Aransentin · on Jan 31, 2023

> first day of class, write a N word essay

Initially I thought you meant having the student write an essay about slurs, as the AI will refuse to output anything like that. Then I realized you meant "N" as in "Number of words".

Still, that first idea might actually work; make the students write about hotwiring cars or something that's controversial enough for the AI to ban it but not controversial enough that anybody will actually care.

dragonwriter · on Feb 1, 2023

> upside: this also helps detect students who are getting help (e.g. parents)

Downside: it also likely detects, without differentiation, students whose writing style undergoes a major jump because of learning, which is, you know, the actual thing you are trying to promote.

JumpCrisscross · on Jan 31, 2023

> first day of class, write a N word essay and sign a release permitting this to be used to detect cheating

Why once? Most students need writing skills more than half the high-school curriculum.

feanaro · on Jan 31, 2023

There are also some countries that don't fetishize cheating this much so perhaps they will just continue not caring.

Zababa · on Feb 1, 2023

Arms race are not really an issue, you've managed to make your student work, one way or another.

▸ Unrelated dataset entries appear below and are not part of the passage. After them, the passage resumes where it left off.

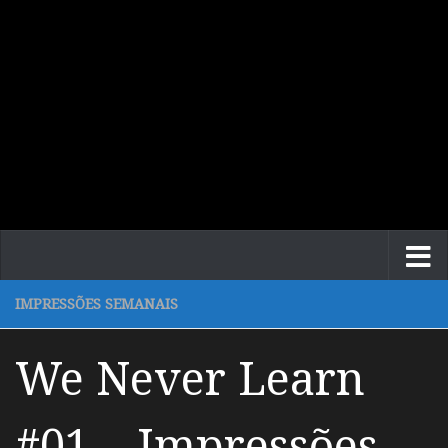
IMPRESSÕES SEMANAIS
We Never Learn
#01 – Impressões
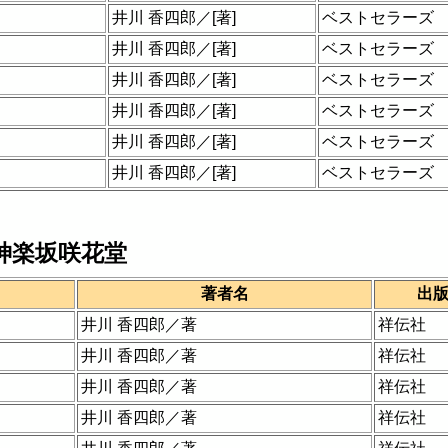
井川 香四郎／[著]
ベストセラーズ
井川 香四郎／[著]
ベストセラーズ
井川 香四郎／[著]
ベストセラーズ
井川 香四郎／[著]
ベストセラーズ
井川 香四郎／[著]
ベストセラーズ
井川 香四郎／[著]
ベストセラーズ
神楽坂咲花堂
著者名
出
井川 香四郎／著
祥伝社
井川 香四郎／著
祥伝社
井川 香四郎／著
祥伝社
井川 香四郎／著
祥伝社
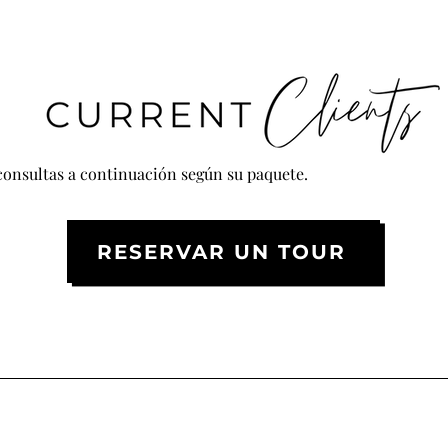
consultas a continuación según su paquete.
RESERVAR UN TOUR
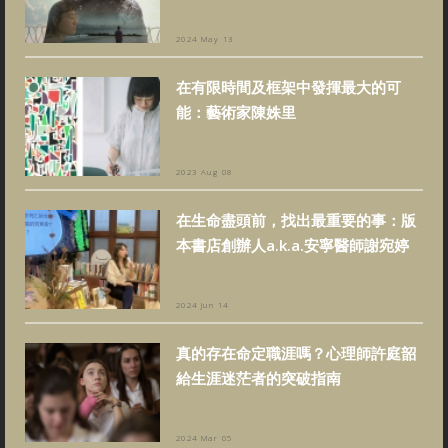
2024 May 13
在有限時間及框架中發揮最大的可
能：藝術家陳姝里
2023 Aug 08
在生命盡頭前，找出最重要的事：版
本書店創辦人a.k.a.安寧醫師謝宛婷
2024 Jun 14
真的存在命定職涯嗎？心理師許庭韶
給生涯迷茫者的突破指南
2024 Mar 05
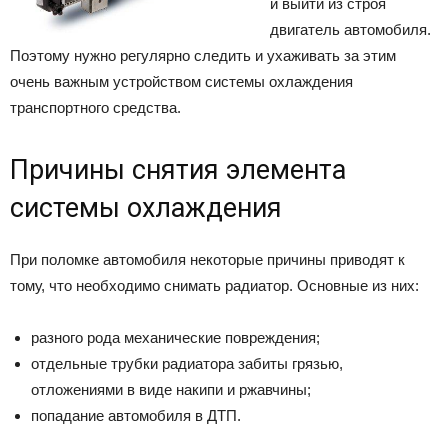
и выйти из строя
двигатель автомобиля.
Поэтому нужно регулярно следить и ухаживать за этим
очень важным устройством системы охлаждения
транспортного средства.
Причины снятия элемента
системы охлаждения
При поломке автомобиля некоторые причины приводят к
тому, что необходимо снимать радиатор. Основные из них:
разного рода механические повреждения;
отдельные трубки радиатора забиты грязью,
отложениями в виде накипи и ржавчины;
попадание автомобиля в ДТП.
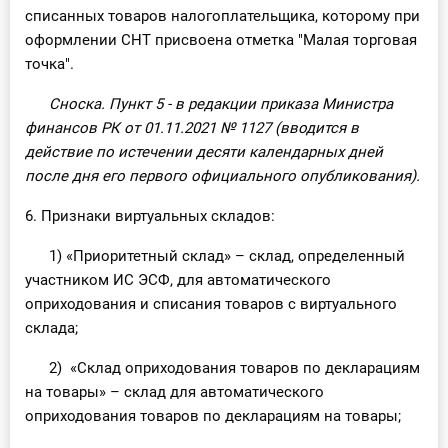
списанных товаров налогоплательщика, которому при
оформлении СНТ присвоена отметка "Малая торговая
точка".
Сноска. Пункт 5 - в редакции приказа Министра
финансов РК от 01.11.2021
№ 1127
(вводится в
действие по истечении десяти календарных дней
после дня его первого официального опубликования).
6. Признаки виртуальных складов:
1) «Приоритетный склад» – склад, определенный
участником ИС ЭСФ, для автоматического
оприходования и списания товаров с виртуального
склада;
2) «Склад оприходования товаров по декларациям
на товары» – склад для автоматического
оприходования товаров по декларациям на товары;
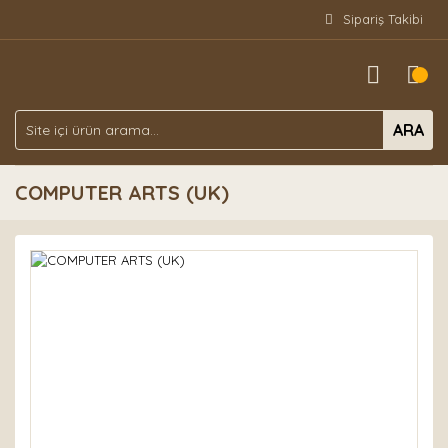
Sipariş Takibi
ARA
COMPUTER ARTS (UK)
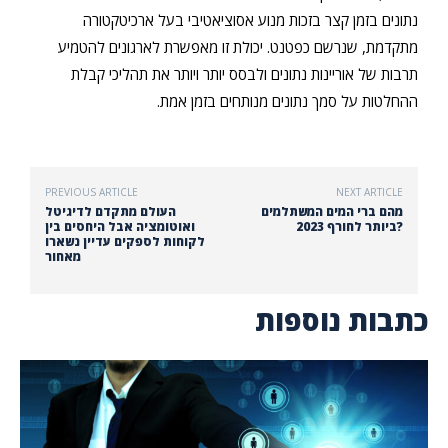
נתונים בזמן קצר בזכות מנוע אסוציאטיבי בעל ארכיטקטורה
מתקדמת, שנרשם כפטנט. יכולת זו מאפשרת לארגונים להטמיע
תרבות של אוריינות נתונים ולבסס יותר ויותר את תהליכי קבלת
ההחלטות על סמך נתונים מנותחים בזמן אמת.
PREVIOUS ARTICLE
NEXT ARTICLE
מהם ברי המים המשתלמים
העולם מתקדם לדיגיטל
ביותר לחורף 2023?
ואוטומציה אבל היחסים בין
לקוחות לספקים עדיין נשארו
מאחור
כתבות נוספות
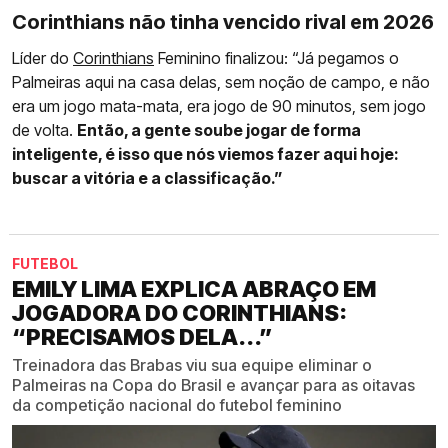
Corinthians não tinha vencido rival em 2026
Líder do
Corinthians
Feminino finalizou: “Já pegamos o
Palmeiras aqui na casa delas, sem noção de campo, e não
era um jogo mata-mata, era jogo de 90 minutos, sem jogo
de volta.
Então, a gente soube jogar de forma
inteligente, é isso que nós viemos fazer aqui hoje:
buscar a vitória e a classificação.”
FUTEBOL
EMILY LIMA EXPLICA ABRAÇO EM
JOGADORA DO CORINTHIANS:
“PRECISAMOS DELA...”
Treinadora das Brabas viu sua equipe eliminar o
Palmeiras na Copa do Brasil e avançar para as oitavas
da competição nacional do futebol feminino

userbinator · on Feb 1, 2023

Programming is fortunately one of those subjects where there's something objectively close to a correct/optimal solution. A trivial example is that there aren't very many sane ways to write a "Hello world" program, but this seems to hold for more complex tasks too. In fact, in my experience, the ones who cheat and get it wrong are the most obvious.

Unfortunately, the software industry also has plenty of literal tools who are far too trusting of what the computer says (or authority in general, but that's another rant...)

Gigachad · on Feb 1, 2023

I once got called up because my work was flagged as 100% copied. I had uploaded it, made a mistake so I deleted it and uploaded a new file. Second file was flagged as copied. Was able to explain it by pointing at the screen that was claiming I plagiarized my own name.

runarberg · on Jan 31, 2023

So the computer’s evaluation model assumed that each student’s learning is independent? That seems like a ludicrous assumption to put in a model like this, unless the model authors have never been in a class setting (which I doubt).

TheDudeMan · on Jan 31, 2023

You are asking teachers to be good at their job. But is teaching a merit-based profession?